For example, if the A/D is designed to take v samples per second, and it switchable between N different points, the RC filter should have the characteristic integration time of about N/v microseconds, which may be accomplished by resistance R and capacitance C values corresponding to RC≈N/v. The simple filter of RC type is given as a non-limiting example, any other architecture of low-pass filter may be used.



FIG. 4 is a flow chart of the design of power efficient software. 410 is the stage of the design and coding of the software. In the case when the same software block can be implemented in several ways, or developed for two or more different processing cores, the engineer can design and implement several possible variants in order to compare their power performance in stage 415. Power profiling is the procedure of tagging of software blocks, its procedures and commands with the ‘energy tag’—indicating the measured energy for their execution. Energy for execution of a block is the consumed electrical power integrated over execution time.

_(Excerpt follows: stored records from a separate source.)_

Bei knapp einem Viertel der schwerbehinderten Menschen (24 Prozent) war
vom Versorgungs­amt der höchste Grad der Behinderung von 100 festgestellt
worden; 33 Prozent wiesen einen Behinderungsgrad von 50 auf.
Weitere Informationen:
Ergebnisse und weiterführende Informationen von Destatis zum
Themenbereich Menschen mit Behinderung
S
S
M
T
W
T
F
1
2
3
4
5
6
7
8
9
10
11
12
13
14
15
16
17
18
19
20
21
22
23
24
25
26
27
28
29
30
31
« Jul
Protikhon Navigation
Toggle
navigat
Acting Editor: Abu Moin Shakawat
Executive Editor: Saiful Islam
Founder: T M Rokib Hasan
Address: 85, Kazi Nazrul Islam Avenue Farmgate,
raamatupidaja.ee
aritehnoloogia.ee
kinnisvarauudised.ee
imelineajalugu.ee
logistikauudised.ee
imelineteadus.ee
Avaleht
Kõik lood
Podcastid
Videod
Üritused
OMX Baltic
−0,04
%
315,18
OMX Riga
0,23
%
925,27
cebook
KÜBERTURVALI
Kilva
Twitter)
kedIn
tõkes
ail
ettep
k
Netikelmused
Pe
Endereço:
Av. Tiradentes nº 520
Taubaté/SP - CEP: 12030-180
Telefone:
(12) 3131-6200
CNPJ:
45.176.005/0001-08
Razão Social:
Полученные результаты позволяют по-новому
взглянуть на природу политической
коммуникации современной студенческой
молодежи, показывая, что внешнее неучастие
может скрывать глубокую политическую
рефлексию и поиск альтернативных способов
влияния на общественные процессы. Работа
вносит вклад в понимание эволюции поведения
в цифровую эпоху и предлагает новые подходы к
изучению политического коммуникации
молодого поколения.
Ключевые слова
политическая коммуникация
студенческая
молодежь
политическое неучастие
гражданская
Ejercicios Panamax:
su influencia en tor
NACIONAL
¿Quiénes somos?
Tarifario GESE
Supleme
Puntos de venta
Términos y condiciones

Power profiling helps understanding the way of power consumption by various parts of software in their execution on various parts of hardware. The results of power profiling allow to choose the most efficient software solutions in 420, run and compile the software blocks on the most appropriate computation cores, localize and improve the power-burners—the parts of the software wasting the most of the electric power for their computation.

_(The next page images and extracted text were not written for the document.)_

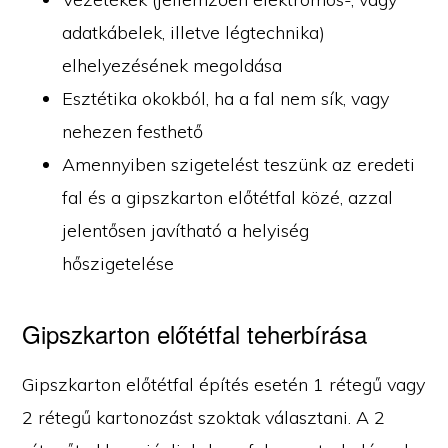
adatkábelek, illetve légtechnika)
elhelyezésének megoldása
Esztétika okokból, ha a fal nem sík, vagy
nehezen festhető
Amennyiben szigetelést teszünk az eredeti
fal és a gipszkarton előtétfal közé, azzal
jelentősen javítható a helyiség
hőszigetelése
Gipszkarton előtétfal teherbírása
Gipszkarton előtétfal építés esetén 1 rétegű vagy
2 rétegű kartonozást szoktak választani. A 2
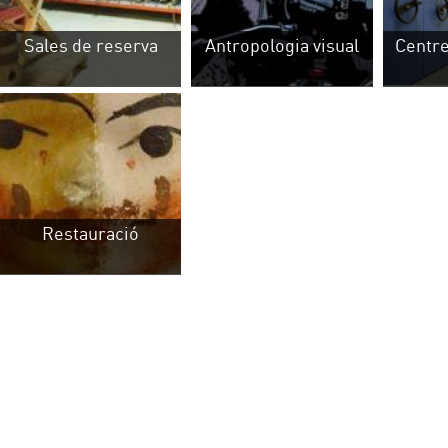
Restauració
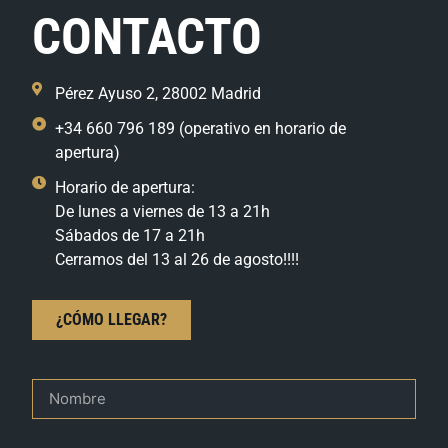
CONTACTO
Pérez Ayuso 2, 28002 Madrid
+34 660 796 189 (operativo en horario de
apertura)
Horario de apertura:
De lunes a viernes de 13 a 21h
Sábados de 17 a 21h
Cerramos del 13 al 26 de agosto!!!!
¿CÓMO LLEGAR?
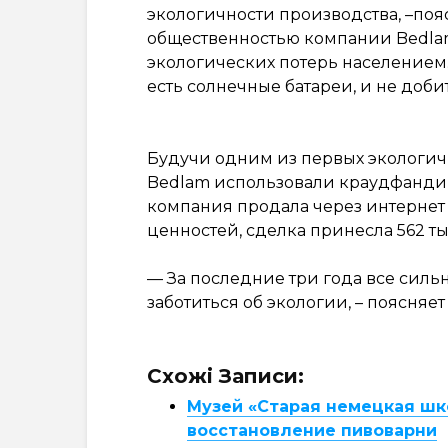
экологичности производства, –поя
общественностью компании Bedlam
экологических потерь населением.
есть солнечные батареи, и не доби
Будучи одним из первых экологич
Bedlam использовали краудфандин
компания продала через интернет
ценностей, сделка принесла 562 ты
— За последние три года все силь
заботиться об экологии, – поясняет
Схожі Записи:
Музей «Старая немецкая шк
восстановление пивоварни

If the results are judged as not satisfying in 425, the design procedure repeated iteratively from 410, otherwise the power optimization is completed in 430.



FIG. 5 is a flow chart illustrating power optimization during the compilation. Compiler optimization to maximize the speed or minimize the used memory are known in the art. Here we disclose a novel compiler optimization, aimed to minimize the energy consumed during the program execution. In step 510 the program is compiled. The compilation uses the database of execution energy 515, which stores the execution energy for binary commands, and sequences of commands.

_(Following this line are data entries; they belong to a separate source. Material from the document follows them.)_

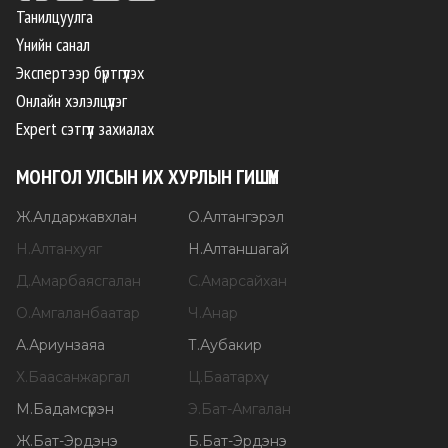
Танилцуулга
Үнийн санал
Экспертээр бүртгүүлэх
Онлайн хэлэлцүүлэг
Expert сэтгүүл захиалах
МОНГОЛ УЛСЫН ИХ ХУРЛЫН ГИШҮҮН
Ж
.
Алдаржавхлан
О
.
Алтангэрэл
Н
.
Алтанхуяг
Н
.
Алтаншагай
Д
.
Амарбаясгалан
С
.
Амарсайхан
О
.
Амгаланбаатар
Ч
.
Анар
А
.
Ариунзаяа
Т
.
Аубакир
Х
.
Баасанжаргал
Ц
.
Баатархүү
М
.
Бадамсүрэн
Э
.
Бат-Амгалан
Ж
.
Бат-Эрдэнэ
Б
.
Бат-Эрдэнэ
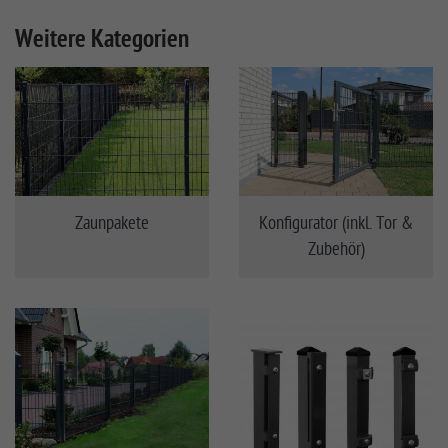
Weitere Kategorien
Zaunpakete
Konfigurator (inkl. Tor &
Zubehör)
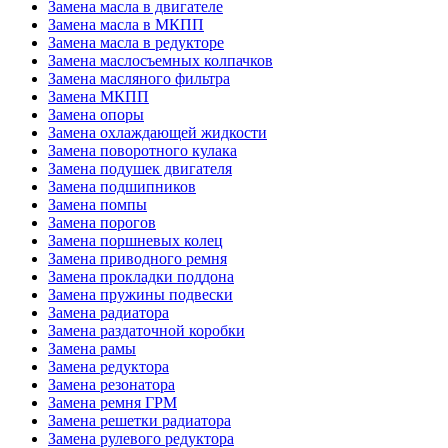
Замена масла в двигателе
Замена масла в МКПП
Замена масла в редукторе
Замена маслосъемных колпачков
Замена масляного фильтра
Замена МКПП
Замена опоры
Замена охлаждающей жидкости
Замена поворотного кулака
Замена подушек двигателя
Замена подшипников
Замена помпы
Замена порогов
Замена поршневых колец
Замена приводного ремня
Замена прокладки поддона
Замена пружины подвески
Замена радиатора
Замена раздаточной коробки
Замена рамы
Замена редуктора
Замена резонатора
Замена ремня ГРМ
Замена решетки радиатора
Замена рулевого редуктора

During the compilation from high level programming language such as C, C++, Java, C# or other to the assembly language, there are multiple optional ways to compile the same high level command or high level procedure into the different sequences of low-level commands, the compiler chooses the most power efficient way, or at least takes into consideration the power efficiency, using the execution energy database 515. The compiled sequence of commands might be executed in step 520 in order to measure the energy consumption, which may be used in choosing the most power efficient version among several alternatives, and to update the execution energy database 515. The compilation process may be iterated several times. Finally in step 530 the optimal energy efficient compilation is chosen. The present disclosure is not limited to optimization solely for energy efficiency—other optimization criteria such as execution speed, memory usage etc. may also be taken into account.



FIG. 6 is a flowchart of choosing the most appropriate computation core for software execution. It might be easy to find the core which executes the given block of software in shortest time, however the total energy consumption might be lower on another core. Step 610 designates the design and coding stage of software development. Steps 620, 621, . . . , 625 represent compilation of the software for different processing cores. Note, that if the cores vary significantly in architecture, the software design might need dedicated development for each hardware core.


In steps 630, 631, . . . , 635 the software is executed on different cores, execution energy measured, profiled and recorded for various blocks and parts of the software. Note that the software might be divided into blocks, and different blocks being executed on different computational cores.


Finally the procedure might be iterated with some re-engineering in steps 650 and 610, based on the gathered energy statistics, or the most efficient version may be chosen in step 660.



FIG. 7 is the flowchart for energy efficient software execution, using the task clones compiled for various cores. In this approach the decision about the most power efficient core is postponed from the design phase to the execution phase. This might be useful in the cases when the exact power efficiency of the cores is not known at the software development phase, or when the target architecture is not known in advance.


The software has at least one task, which is coded and compiled for at least two different computation cores. These different compilations are referred as clones of the task. An example of such clones may be some image processing operation, such as denoising, implemented and compiled for different cores, such as generic CPU, and/or vector processor and/or GPU. These clones will have different run-time, different power required for execution and different execution energy.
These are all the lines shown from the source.